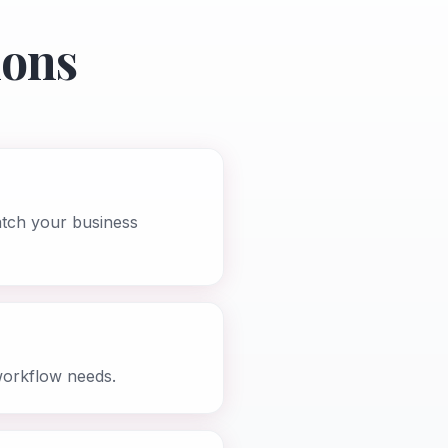
ions
atch your business
workflow needs.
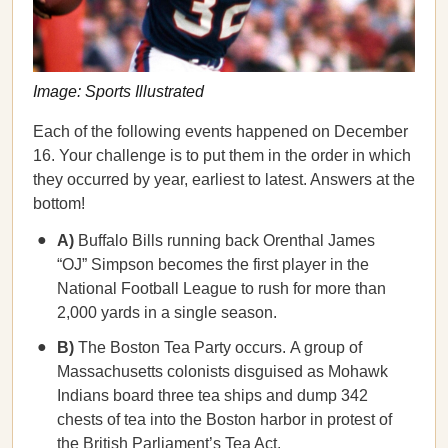
Image: Sports Illustrated
Each of the following events happened on December
16. Your challenge is to put them in the order in which
they occurred by year, earliest to latest. Answers at the
bottom!
A)
Buffalo Bills running back Orenthal James
“OJ” Simpson becomes the first player in the
National Football League to rush for more than
2,000 yards in a single season.
B)
The Boston Tea Party occurs.
A group of
Massachusetts colonists disguised as Mohawk
Indians board three tea ships and dump 342
chests of tea into the Boston harbor in protest of
the British Parliament’s Tea Act.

◆ **WHAT THE EXERCISE ASKS**: Output an exact copy of the material, with the pictures removed.

◆ **WRITTEN RESPONSE**:
ions
atch your business
workflow needs.
Image: Sports Illustrated
Each of the following events happened on December
16. Your challenge is to put them in the order in which
they occurred by year, earliest to latest. Answers at the
bottom!
A)
Buffalo Bills running back Orenthal James
“OJ” Simpson becomes the first player in the
National Football League to rush for more than
2,000 yards in a single season.
B)
The Boston Tea Party occurs.
A group of
Massachusetts colonists disguised as Mohawk
Indians board three tea ships and dump 342
chests of tea into the Boston harbor in protest of
the British Parliament’s Tea Act.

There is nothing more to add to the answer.